I think we need to relies a few things from this shipment

1st The days of the $25 pumilio, $30 histroe, $40 retic's are long gone...we will probably will not see them for that price ever again...we had our chance to work with and breed this frogs years ago..but very very few people did.

2nd I think its safe to say that the importing of frogs is getting hared ..and I think we have one frog to blame for this mysteriosus.. Fish and game had been on a hunt for these this year..they stopped a shipment or 2 of them and now their doing this to the pumilio. This is what happens when we allow frogs we now are out right illegal in here..where paying the price now. I really truly think that fish and game is going to start coming down hard. 

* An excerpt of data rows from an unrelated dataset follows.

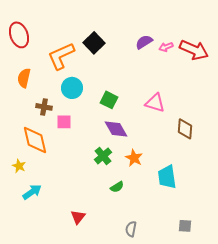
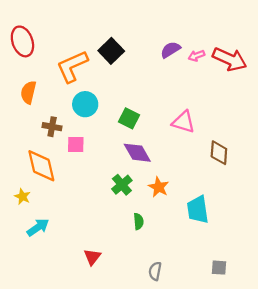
green semicircle: (117, 187) -> (138, 221), turned -64

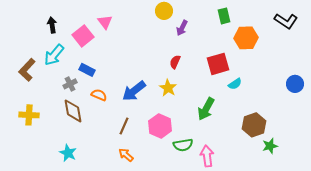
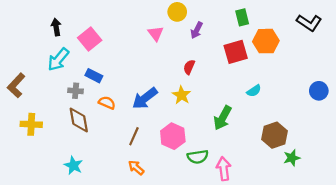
pink triangle: (105, 22) -> (156, 34), moved
red square: (218, 64) -> (236, 52), moved
brown L-shape: (27, 70) -> (16, 85), moved
gray cross: (70, 84) -> (76, 91), turned 32

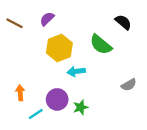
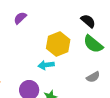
green semicircle: (101, 45) -> (93, 44), moved
yellow hexagon: (59, 48) -> (58, 44), moved

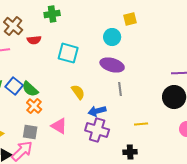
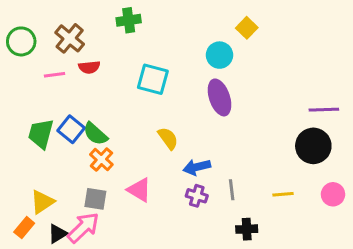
yellow square: (130, 19) -> (247, 28), turned -32
red semicircle: (34, 40) -> (89, 67), moved
purple ellipse: (112, 65) -> (219, 97), turned 55
gray line: (120, 89) -> (232, 190), moved
yellow line: (141, 124) -> (283, 194), moved
purple cross: (97, 130) -> (197, 196), size x0.6

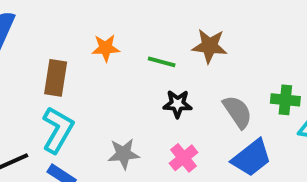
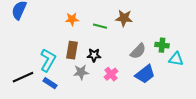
brown rectangle: (56, 78) -> (72, 50), moved
black star: (178, 104) -> (94, 55), moved
gray semicircle: (237, 112) -> (138, 51), turned 78

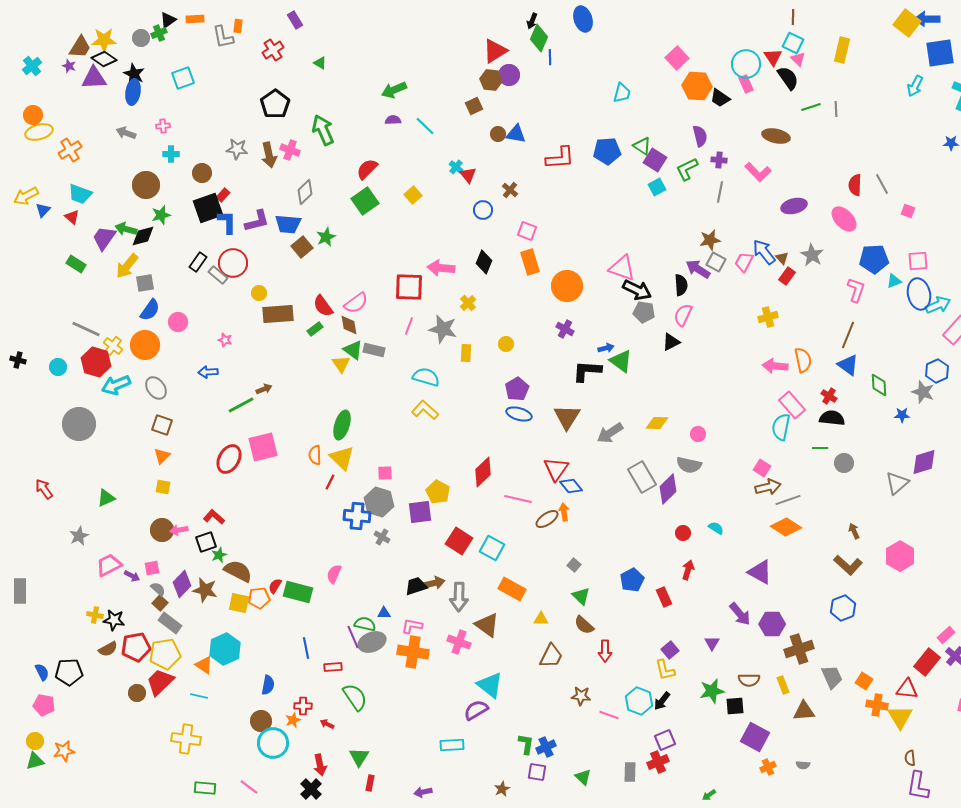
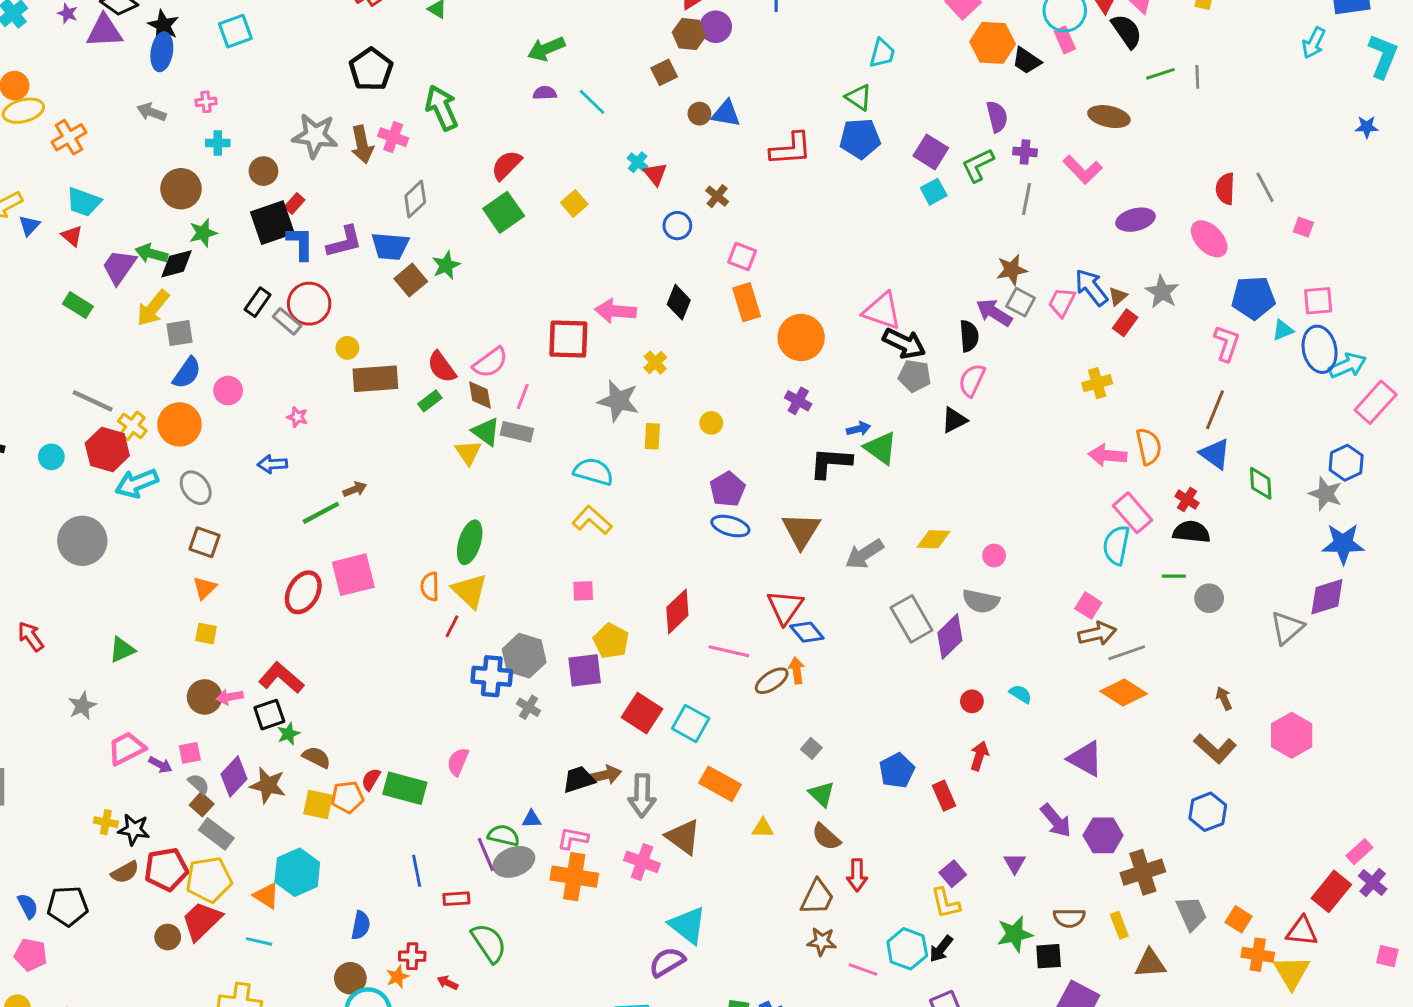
green triangle: (642, 146) -> (859, 97), moved
gray star: (237, 149) -> (315, 136), size x1.4
brown triangle: (782, 258) -> (1118, 296), turned 32
pink line: (409, 326) -> (523, 396), moved
blue star: (902, 415) -> (1343, 544), moved, size x1.8
pink square: (385, 473) -> (583, 591), moved
red L-shape: (214, 517) -> (281, 678), size x1.4
brown semicircle: (238, 571) -> (316, 757), size x0.7
brown trapezoid: (551, 656) -> (817, 897), moved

We can not rely on the importing of frogs to bring us more and better types..we need to get out butts in gear and establish what we have already.
Brian Ferriera Jr
Plympton , Ma


----------



## Guest (May 11, 2004)

Nicely put there Brian! This should show folks that when things look too good to be true they are. The waiting list are long nasty, but really your going to probably get a healthy frog, who was bred for hobbist. Not snatched out the wild and put in a box to fly around the world. Folks getting bent out of shape cause they didn't get no frogs should rethink this hobby. These are my thoughts on this whole thing.


----------



## Guest (May 11, 2004)

*The Story COntinues*

Dr. Frye just got off the phone with Glen. Glen called the farmers to see how many Pumilio survived the flight back to Panama. Glen discovered that the frogs were never shipped. He told Dr. Frye that they are still in Miami. They are sitting untouched in their original shipping containers. No food. No treatment of any sort. Dr. Frye asked me to let everyone know. If you know any politicians of consequence, please let them know of the frogs' plight. Dr. Frye is too disgusted with the whole fiasco to do anything.


----------



## Guest (May 11, 2004)

That is really sad....
too bad for the frogs.


----------



## kyle1745 (Feb 15, 2004)

*Re: The Story COntinues*

I also just got the an e-mail stating the same thing. This is just outragous! Sorry but this is uncalled for! 



inbloom said:


> Dr. Frye just got off the phone with Glen. Glen called the farmers to see how many Pumilio survived the flight back to Panama. Glen discovered that the frogs were never shipped. He told Dr. Frye that they are still in Miami. They are sitting untouched in their original shipping containers. No food. No treatment of any sort. Dr. Frye asked me to let everyone know. If you know any politicians of consequence, please let them know of the frogs' plight. Dr. Frye is too disgusted with the whole fiasco to do anything.


----------



## Guest (May 12, 2004)

How can someone go home and sleep knowing that 160+ lives are simply wasting away in a box. Who wins here? US, Panama, rainforest, anyone? I guess it keeps responsible people from attempting this again in the future, but what does that do?


----------



## kyle1745 (Feb 15, 2004)

I agree, I have e-mails out to a number of people, and plan to contact some more. Hard to call some places this late.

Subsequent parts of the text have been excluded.